Pakar waralaba Anang Sukandar menyoroti pentingnya keunikan dan sistem kuat dalam bisnis waralaba, khususnya di sektor kuliner. Indonesia memiliki kekayaan kuliner yang belum banyak digarap menjadi bisnis terstandardisasi. Menurutnya, sistem dan business format yang jelas menjadi kunci keberhasilan, apalagi sektor F&B berkontribusi 50-55 persen terhadap ekonomi di setiap negara.
Anang menegaskan bahwa waralaba adalah konsep pemasaran sekaligus strategi perluasan usaha dengan business format jelas. Indonesia punya banyak masakan yang masih bisa dikembangkan. Namun, usaha-asalan tanpa sistem kuat sangat disayangkan. Keunggulan dan keunikan yang tidak mudah ditiru orang lain menjadi kunci. Indonesia berpeluang besar mengembangkan ini dengan dukungan semua pihak.

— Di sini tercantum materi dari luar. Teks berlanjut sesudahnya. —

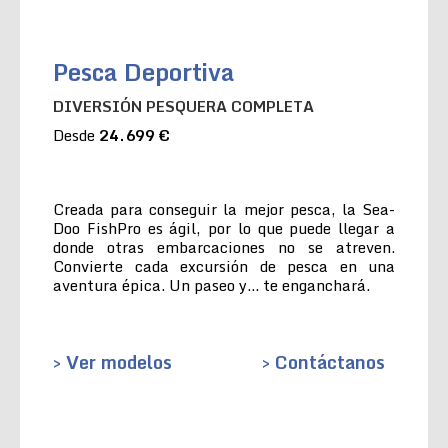
Pesca Deportiva
DIVERSIÓN PESQUERA COMPLETA
Desde
24.699 €
Creada para conseguir la mejor pesca, la Sea-
Doo FishPro es ágil, por lo que puede llegar a
donde otras embarcaciones no se atreven.
Convierte cada excursión de pesca en una
aventura épica. Un paseo y… te enganchará.
> Ver modelos
> Contáctanos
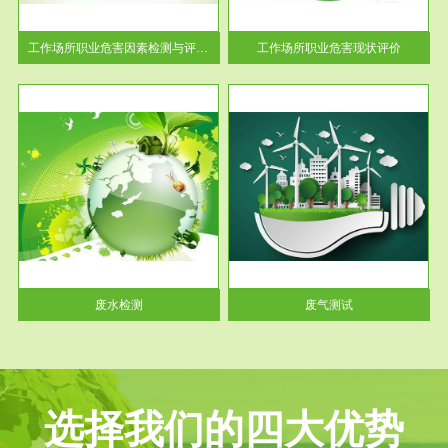
解工
-通过质谱分析等多种手段明确
与浓
工作场...
工作场所职业危害因素检测与评价...
工作场所职业危害现状评价
服务范围
废气测试
工厂
检测范围工业废气检测包括有机
水、
废气和无机废气。有机废气主要
包括...
废水检测
废气测试
选择我们的四大优势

IFRA 2026 dirancang dengan skala lebih besar mengakomodasi pertumbuhan minat masyarakat terhadap bisnis kemitraan. Dyandra Promosindo memastikan pameran ini hadir dengan cakupan peserta dan pengunjung lebih luas dari edisi sebelumnya. Tujuannya mempertemukan lebih banyak pelaku usaha dengan calon mitra potensial secara langsung dan efektif.
Presiden Direktur Dyandra Promosindo, Daswar Marpaung, menargetkan 250 merek unggulan dari 175 perusahaan dengan proyeksi 30.000 pengunjung secara hibrida. IFRA menjadi ruang temu strategis bagi pelaku usaha, pemilik brand, dan calon mitra untuk saling mengenal model bisnis masing-masing sebelum memutuskan menjalin kerja sama yang saling menguntungkan.
Beragam program disiapkan memberikan wawasan dan inspirasi, seperti Business Talkshow, IFRA Women’s Talk, Celebpreneur Talkshow, Retirees Seminar, dan IFBCC ke-10. Ada pula IFRA Content Clash, Interactive Quiz & Lucky Draw, hingga Business Mascot Competition. Sektor usaha yang hadir meliputi makanan-minuman, pendidikan, kesehatan, dan lainnya, memberi ruang bagi pertumbuhan pelaku usaha baru termasuk startup lokal.
IFBCC 2026 memasuki penyelenggaraan ke-10 dengan tiga tim finalis terpilih: BANASENTRA dari Universitas Komputama Cilacap, KIDDIENARIES dari BINUS University, dan OKANE dari Institut Teknologi Bandung. Mereka akan memaparkan ide bisnis dalam final pitch di IFRA. Pengumuman pemenang berlangsung dalam IFRA Awards & Business Night, 30 Agustus 2026, di Main Stage IFRA ICE BSD City.
Tiket masuk IFRA 2026 dibanderol Rp60.000, dapat dipesan online melalui www.ifra-indonesia.com dengan promo buy 1 get 1 hingga 27 Agustus. Informasi terbaru bisa dipantau melalui Instagram @ifra_expo. Acara ini menjadi ajang bagi masyarakat dan calon investor mencari peluang usaha legal dan menjanjikan, sekaligus mendorong pertumbuhan ekosistem bisnis kemitraan yang beretika dan akuntabel.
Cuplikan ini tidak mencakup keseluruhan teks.